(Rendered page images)
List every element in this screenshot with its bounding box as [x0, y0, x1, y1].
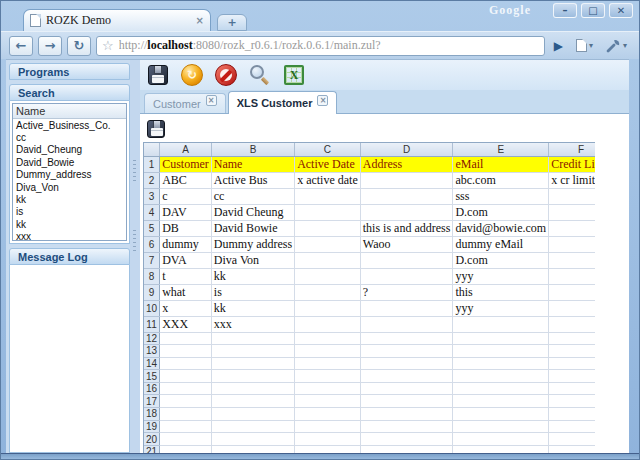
- cell-F3[interactable]: [549, 188, 595, 204]
- cell-E1[interactable]: eMail: [453, 156, 549, 172]
- panel-message-log[interactable]: Message Log: [9, 248, 130, 265]
- cell-D3[interactable]: [360, 188, 453, 204]
- cell-B20[interactable]: [211, 433, 294, 446]
- list-item[interactable]: David_Cheung: [13, 144, 126, 156]
- cell-C12[interactable]: [295, 332, 361, 345]
- cell-C11[interactable]: [295, 316, 361, 332]
- cell-A16[interactable]: [160, 382, 212, 395]
- cell-E20[interactable]: [453, 433, 549, 446]
- cell-E7[interactable]: D.com: [453, 252, 549, 268]
- row-header-16[interactable]: 16: [144, 382, 160, 395]
- cell-D13[interactable]: [360, 345, 453, 358]
- list-item[interactable]: Dummy_address: [13, 169, 126, 181]
- col-header-F[interactable]: F: [549, 143, 595, 156]
- cell-D11[interactable]: [360, 316, 453, 332]
- cell-A7[interactable]: DVA: [160, 252, 212, 268]
- sidebar-splitter[interactable]: [130, 60, 140, 453]
- cell-D10[interactable]: [360, 300, 453, 316]
- back-button[interactable]: ←: [9, 36, 33, 56]
- cell-F12[interactable]: [549, 332, 595, 345]
- cell-A9[interactable]: what: [160, 284, 212, 300]
- cell-B8[interactable]: kk: [211, 268, 294, 284]
- cell-C3[interactable]: [295, 188, 361, 204]
- address-bar[interactable]: ☆ http://localhost:8080/rozk_r0.6.1/rozk…: [96, 36, 545, 56]
- cell-B2[interactable]: Active Bus: [211, 172, 294, 188]
- tools-menu-button[interactable]: ▾: [602, 38, 631, 53]
- list-item[interactable]: David_Bowie: [13, 156, 126, 168]
- cell-B17[interactable]: [211, 395, 294, 408]
- row-header-14[interactable]: 14: [144, 357, 160, 370]
- cell-D8[interactable]: [360, 268, 453, 284]
- cell-D7[interactable]: [360, 252, 453, 268]
- list-item[interactable]: cc: [13, 131, 126, 143]
- go-button[interactable]: ▶: [550, 39, 567, 53]
- row-header-5[interactable]: 5: [144, 220, 160, 236]
- cell-D12[interactable]: [360, 332, 453, 345]
- cell-B15[interactable]: [211, 370, 294, 383]
- cell-B7[interactable]: Diva Von: [211, 252, 294, 268]
- cell-D18[interactable]: [360, 408, 453, 421]
- cell-E18[interactable]: [453, 408, 549, 421]
- cell-A11[interactable]: XXX: [160, 316, 212, 332]
- cell-D21[interactable]: [360, 445, 453, 453]
- bookmark-star-icon[interactable]: ☆: [102, 38, 114, 53]
- cell-C4[interactable]: [295, 204, 361, 220]
- row-header-8[interactable]: 8: [144, 268, 160, 284]
- col-header-E[interactable]: E: [453, 143, 549, 156]
- cell-F9[interactable]: [549, 284, 595, 300]
- cell-E8[interactable]: yyy: [453, 268, 549, 284]
- cell-B19[interactable]: [211, 420, 294, 433]
- cell-B5[interactable]: David Bowie: [211, 220, 294, 236]
- row-header-21[interactable]: 21: [144, 445, 160, 453]
- cell-B1[interactable]: Name: [211, 156, 294, 172]
- cell-E17[interactable]: [453, 395, 549, 408]
- cell-D6[interactable]: Waoo: [360, 236, 453, 252]
- panel-programs[interactable]: Programs: [9, 63, 130, 80]
- cell-E21[interactable]: [453, 445, 549, 453]
- cell-E9[interactable]: this: [453, 284, 549, 300]
- cell-B4[interactable]: David Cheung: [211, 204, 294, 220]
- page-menu-button[interactable]: ▾: [572, 39, 597, 52]
- list-item[interactable]: kk: [13, 193, 126, 205]
- cell-B9[interactable]: is: [211, 284, 294, 300]
- cell-A14[interactable]: [160, 357, 212, 370]
- cell-C17[interactable]: [295, 395, 361, 408]
- cancel-button[interactable]: [214, 63, 238, 87]
- cell-D1[interactable]: Address: [360, 156, 453, 172]
- export-excel-button[interactable]: X: [282, 63, 306, 87]
- cell-F1[interactable]: Credit Limit: [549, 156, 595, 172]
- search-button[interactable]: [248, 63, 272, 87]
- cell-F18[interactable]: [549, 408, 595, 421]
- browser-tab[interactable]: ROZK Demo ×: [23, 9, 211, 31]
- row-header-18[interactable]: 18: [144, 408, 160, 421]
- cell-E5[interactable]: david@bowie.com: [453, 220, 549, 236]
- cell-F15[interactable]: [549, 370, 595, 383]
- cell-E2[interactable]: abc.com: [453, 172, 549, 188]
- cell-F2[interactable]: x cr limit: [549, 172, 595, 188]
- close-button[interactable]: ✕: [609, 3, 633, 18]
- cell-F8[interactable]: [549, 268, 595, 284]
- cell-F14[interactable]: [549, 357, 595, 370]
- row-header-20[interactable]: 20: [144, 433, 160, 446]
- tab-customer[interactable]: Customer ×: [144, 93, 226, 113]
- cell-E12[interactable]: [453, 332, 549, 345]
- cell-D17[interactable]: [360, 395, 453, 408]
- cell-F7[interactable]: [549, 252, 595, 268]
- cell-A12[interactable]: [160, 332, 212, 345]
- reload-button[interactable]: ↻: [67, 36, 91, 56]
- cell-A3[interactable]: c: [160, 188, 212, 204]
- cell-F20[interactable]: [549, 433, 595, 446]
- col-header-D[interactable]: D: [360, 143, 453, 156]
- list-item[interactable]: xxx: [13, 231, 126, 241]
- cell-A6[interactable]: dummy: [160, 236, 212, 252]
- cell-B11[interactable]: xxx: [211, 316, 294, 332]
- cell-B6[interactable]: Dummy address: [211, 236, 294, 252]
- cell-F21[interactable]: [549, 445, 595, 453]
- cell-C6[interactable]: [295, 236, 361, 252]
- tab-close-icon[interactable]: ×: [196, 15, 204, 26]
- cell-B3[interactable]: cc: [211, 188, 294, 204]
- cell-C7[interactable]: [295, 252, 361, 268]
- row-header-1[interactable]: 1: [144, 156, 160, 172]
- cell-B21[interactable]: [211, 445, 294, 453]
- list-item[interactable]: kk: [13, 218, 126, 230]
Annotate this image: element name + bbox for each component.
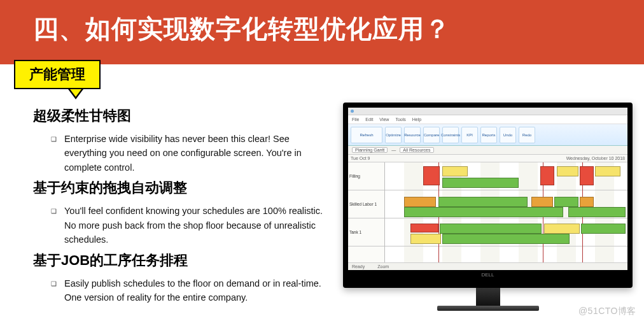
- app-menubar: File Edit View Tools Help: [348, 115, 627, 124]
- menu-item[interactable]: File: [352, 117, 359, 122]
- gantt-task[interactable]: [568, 207, 626, 217]
- header-bar: 四、如何实现数字化转型优化应用？: [0, 0, 644, 64]
- gantt-task[interactable]: [557, 166, 578, 176]
- gantt-task[interactable]: [404, 197, 436, 207]
- monitor-frame: File Edit View Tools Help Refresh Optimi…: [343, 103, 633, 288]
- tag-pointer-icon: [68, 89, 83, 99]
- watermark: @51CTO博客: [578, 306, 636, 317]
- gantt-area: Filling Skilled Labor 1 Tank 1: [348, 162, 627, 262]
- ribbon-button[interactable]: Reports: [480, 127, 497, 143]
- menu-item[interactable]: Tools: [395, 117, 405, 122]
- menu-item[interactable]: Edit: [365, 117, 373, 122]
- toolbar-sep: —: [391, 148, 396, 152]
- gantt-task[interactable]: [544, 224, 580, 234]
- gantt-task[interactable]: [540, 166, 554, 185]
- bullet-text: You'll feel confident knowing your sched…: [64, 204, 333, 246]
- tag-callout: 产能管理: [14, 60, 101, 89]
- gantt-task[interactable]: [423, 166, 440, 185]
- text-column: 超级柔性甘特图 ❑ Enterprise wide visibility has…: [33, 103, 333, 311]
- menu-item[interactable]: View: [379, 117, 389, 122]
- ribbon-button[interactable]: Constraints: [442, 127, 459, 143]
- app-ribbon: Refresh Optimize Resource Compare Constr…: [348, 124, 627, 146]
- gantt-task[interactable]: [410, 234, 441, 244]
- gantt-task[interactable]: [580, 166, 594, 185]
- gantt-task[interactable]: [581, 224, 626, 234]
- status-text: Ready: [352, 264, 365, 269]
- gantt-task[interactable]: [580, 197, 594, 207]
- tag-label: 产能管理: [14, 60, 101, 89]
- ribbon-button[interactable]: Refresh: [351, 127, 382, 143]
- gantt-task[interactable]: [531, 197, 553, 207]
- status-text: Zoom: [377, 264, 389, 269]
- bullet-marker-icon: ❑: [51, 134, 57, 145]
- date-right: Wednesday, October 10 2018: [566, 156, 625, 160]
- gantt-task[interactable]: [440, 224, 542, 234]
- bullet-item: ❑ Enterprise wide visibility has never b…: [51, 132, 333, 175]
- monitor-stand-base: [437, 306, 539, 311]
- app-statusbar: Ready Zoom: [348, 262, 627, 270]
- gantt-task[interactable]: [438, 197, 528, 207]
- monitor-stand-neck: [476, 288, 500, 306]
- section-heading-2: 基于约束的拖拽自动调整: [33, 178, 333, 197]
- gantt-resource-label: Tank 1: [348, 218, 384, 246]
- bullet-marker-icon: ❑: [51, 206, 57, 217]
- ribbon-button[interactable]: Compare: [423, 127, 440, 143]
- ribbon-button[interactable]: Resource: [404, 127, 421, 143]
- monitor-screen: File Edit View Tools Help Refresh Optimi…: [348, 108, 627, 270]
- gantt-resource-label: Skilled Labor 1: [348, 190, 384, 218]
- gantt-task[interactable]: [404, 207, 563, 217]
- gantt-timeline[interactable]: [385, 162, 627, 262]
- ribbon-button[interactable]: Redo: [519, 127, 535, 143]
- bullet-marker-icon: ❑: [51, 279, 57, 289]
- section-heading-1: 超级柔性甘特图: [33, 106, 333, 125]
- menu-item[interactable]: Help: [412, 117, 421, 122]
- bullet-item: ❑ You'll feel confident knowing your sch…: [51, 204, 333, 246]
- view-selector[interactable]: Planning Gantt: [352, 147, 388, 153]
- gantt-task[interactable]: [442, 234, 570, 244]
- page-title: 四、如何实现数字化转型优化应用？: [33, 11, 644, 46]
- app-datebar: Tue Oct 9 Wednesday, October 10 2018: [348, 155, 627, 162]
- gantt-task[interactable]: [442, 178, 519, 188]
- ribbon-button[interactable]: Optimize: [385, 127, 402, 143]
- resource-selector[interactable]: All Resources: [400, 147, 433, 153]
- bullet-text: Easily publish schedules to the floor on…: [64, 276, 333, 305]
- monitor-figure: File Edit View Tools Help Refresh Optimi…: [343, 103, 633, 311]
- gantt-task[interactable]: [410, 224, 438, 232]
- content-area: 超级柔性甘特图 ❑ Enterprise wide visibility has…: [0, 64, 644, 311]
- bullet-text: Enterprise wide visibility has never bee…: [64, 132, 333, 175]
- section-heading-3: 基于JOB的工序任务排程: [33, 251, 333, 270]
- ribbon-button[interactable]: Undo: [500, 127, 516, 143]
- date-left: Tue Oct 9: [351, 156, 370, 160]
- monitor-brand: DELL: [348, 272, 627, 278]
- bullet-item: ❑ Easily publish schedules to the floor …: [51, 276, 333, 305]
- gantt-task[interactable]: [442, 166, 468, 176]
- app-toolbar: Planning Gantt — All Resources: [348, 146, 627, 155]
- window-icon: [351, 110, 354, 113]
- gantt-task[interactable]: [595, 166, 620, 176]
- gantt-resource-label: Filling: [348, 162, 384, 190]
- ribbon-button[interactable]: KPI: [461, 127, 478, 143]
- gantt-resource-column: Filling Skilled Labor 1 Tank 1: [348, 162, 385, 262]
- gantt-task[interactable]: [554, 197, 578, 207]
- app-titlebar: [348, 108, 627, 115]
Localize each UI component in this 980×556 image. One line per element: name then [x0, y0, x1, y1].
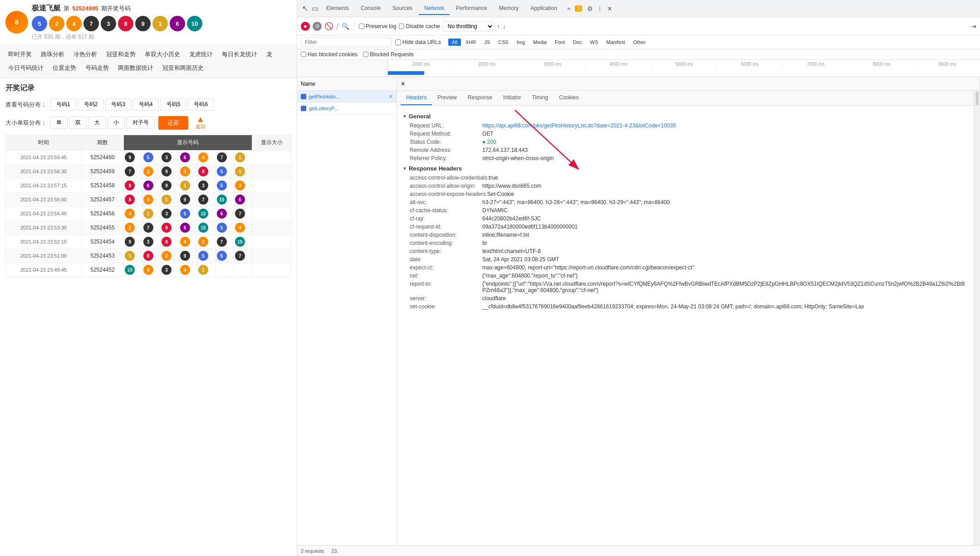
filter-btn[interactable]: 号码2 — [78, 98, 104, 111]
filter-btn-size[interactable]: 大 — [88, 117, 106, 129]
type-filter-btn-ws[interactable]: WS — [587, 39, 602, 46]
devtools-tab-elements[interactable]: Elements — [321, 2, 354, 15]
devtools-tab-console[interactable]: Console — [355, 2, 386, 15]
nav-item[interactable]: 路珠分析 — [36, 49, 69, 60]
nav-item[interactable]: 单双大小历史 — [140, 49, 185, 60]
nav-item[interactable]: 号码走势 — [81, 62, 113, 74]
request-item[interactable]: getPksHisto...✕ — [297, 91, 397, 103]
type-filter-btn-media[interactable]: Media — [529, 39, 550, 46]
filter-btn[interactable]: 号码5 — [161, 98, 186, 111]
filter-btn[interactable]: 号码4 — [133, 98, 159, 111]
response-header-row: content-disposition:inline;filename=f.tx… — [402, 232, 968, 238]
col-show-size[interactable]: 显示大小 — [252, 135, 291, 151]
devtools-tab-memory[interactable]: Memory — [494, 2, 524, 15]
detail-tab-preview[interactable]: Preview — [432, 91, 462, 105]
detail-tab-timing[interactable]: Timing — [526, 91, 554, 105]
devtools-tab-application[interactable]: Application — [525, 2, 563, 15]
nav-item[interactable]: 龙 — [262, 49, 277, 60]
detail-tab-response[interactable]: Response — [462, 91, 498, 105]
triangle-icon[interactable]: ▼ — [402, 114, 407, 119]
devtools-tab-sources[interactable]: Sources — [387, 2, 418, 15]
type-filter-btn-font[interactable]: Font — [551, 39, 568, 46]
name-header: Name — [297, 77, 397, 90]
type-filter-btn-xhr[interactable]: XHR — [462, 39, 480, 46]
devtools-tab-network[interactable]: Network — [419, 2, 450, 15]
result-ball: 2 — [198, 237, 208, 247]
result-ball: 4 — [143, 195, 153, 205]
cell-ball: 5 — [216, 221, 234, 235]
filter-btn[interactable]: 号码1 — [50, 98, 76, 111]
header-key: nel: — [410, 273, 482, 279]
cell-ball: 9 — [124, 235, 142, 249]
expand-icon[interactable]: ⇥ — [971, 23, 976, 30]
nav-item[interactable]: 冠亚和两面历史 — [158, 62, 208, 74]
return-button[interactable]: ▲ 返回 — [196, 115, 206, 130]
more-options-icon[interactable]: ⋮ — [596, 5, 604, 13]
filter-btn[interactable]: 号码3 — [105, 98, 131, 111]
type-filter-btn-all[interactable]: All — [448, 39, 461, 46]
stop-button[interactable]: ⊘ — [313, 22, 322, 31]
filter-btn-size[interactable]: 小 — [108, 117, 125, 129]
more-tabs-icon[interactable]: » — [564, 5, 573, 12]
result-ball: 4 — [180, 166, 190, 176]
search-icon[interactable]: 🔍 — [342, 23, 349, 30]
filter-btn[interactable]: 号码6 — [188, 98, 214, 111]
nav-item[interactable]: 冠亚和走势 — [102, 49, 140, 60]
filter-btn-size[interactable]: 对子号 — [127, 117, 155, 129]
record-button[interactable]: ● — [301, 22, 310, 31]
type-filter-btn-doc[interactable]: Doc — [569, 39, 586, 46]
winning-ball: 10 — [187, 16, 202, 31]
table-row: 2021-04-23 23:49:4552524452104341 — [6, 263, 291, 277]
response-header-row: content-encoding:br — [402, 240, 968, 246]
restore-button[interactable]: 还原 — [158, 116, 188, 130]
scrollbar-thumb[interactable] — [976, 92, 979, 105]
settings-icon[interactable]: ⚙ — [586, 5, 594, 13]
type-filter-btn-other[interactable]: Other — [630, 39, 650, 46]
filter-btn-size[interactable]: 单 — [50, 117, 68, 129]
filter-label-2: 大小单双分布： — [5, 119, 47, 127]
result-ball: 5 — [180, 209, 190, 219]
triangle-icon-2[interactable]: ▼ — [402, 166, 407, 171]
blocked-cookies-check[interactable]: Has blocked cookies — [301, 51, 358, 58]
type-filter-btn-css[interactable]: CSS — [495, 39, 512, 46]
clear-button[interactable]: 🚫 — [324, 22, 333, 30]
throttle-select[interactable]: No throttling — [443, 21, 494, 31]
type-filter-btn-manifest[interactable]: Manifest — [603, 39, 629, 46]
devtools-panel: ↖ ▭ ElementsConsoleSourcesNetworkPerform… — [297, 0, 980, 556]
warning-badge[interactable]: 2 — [575, 5, 582, 12]
detail-tab-headers[interactable]: Headers — [401, 91, 432, 105]
timeline-ticks: 1000 ms2000 ms3000 ms4000 ms5000 ms6000 … — [388, 60, 980, 67]
nav-item[interactable]: 龙虎统计 — [185, 49, 217, 60]
download-icon[interactable]: ↓ — [503, 23, 506, 30]
detail-tab-initiator[interactable]: Initiator — [498, 91, 526, 105]
nav-item[interactable]: 今日号码统计 — [4, 62, 48, 74]
timeline-name-header: Headers — [297, 60, 388, 77]
col-show-num[interactable]: 显示号码 — [124, 135, 252, 151]
request-item[interactable]: getLotteryP... — [297, 103, 397, 114]
nav-item[interactable]: 两面数据统计 — [113, 62, 158, 74]
cursor-icon[interactable]: ↖ — [301, 5, 309, 13]
device-icon[interactable]: ▭ — [311, 5, 319, 13]
devtools-tab-performance[interactable]: Performance — [451, 2, 493, 15]
blocked-requests-check[interactable]: Blocked Requests — [363, 51, 414, 58]
preserve-log-checkbox[interactable]: Preserve log — [359, 23, 396, 29]
upload-icon[interactable]: ↑ — [497, 23, 500, 30]
winning-balls: 52473891610 — [32, 16, 291, 31]
nav-item[interactable]: 位置走势 — [48, 62, 81, 74]
close-devtools-icon[interactable]: ✕ — [606, 5, 614, 13]
filter-input[interactable] — [301, 37, 392, 47]
nav-item[interactable]: 每日长龙统计 — [217, 49, 262, 60]
filter-btn-size[interactable]: 双 — [69, 117, 87, 129]
hide-data-urls-check[interactable]: Hide data URLs — [395, 39, 441, 45]
nav-item[interactable]: 冷热分析 — [69, 49, 102, 60]
type-filter-btn-js[interactable]: JS — [480, 39, 494, 46]
cell-period: 52524460 — [81, 151, 124, 165]
request-type-icon — [301, 106, 306, 111]
disable-cache-checkbox[interactable]: Disable cache — [399, 23, 440, 29]
filter-icon[interactable]: ⧸ — [336, 22, 339, 30]
request-close-icon[interactable]: ✕ — [388, 93, 393, 100]
type-filter-btn-img[interactable]: Img — [513, 39, 529, 46]
detail-tab-cookies[interactable]: Cookies — [554, 91, 584, 105]
cell-time: 2021-04-23 23:51:00 — [6, 249, 82, 263]
nav-item[interactable]: 即时开奖 — [4, 49, 36, 60]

### TASK OBJECTIVE
Copy each line above that contains the string "timeline".

### WRITTEN RESPONSE
- gantt-timeline[interactable]: [385, 162, 627, 262]
timeline-ticks: 1000 ms2000 ms3000 ms4000 ms5000 ms6000 … — [388, 60, 980, 67]
timeline-name-header: Headers — [297, 60, 388, 77]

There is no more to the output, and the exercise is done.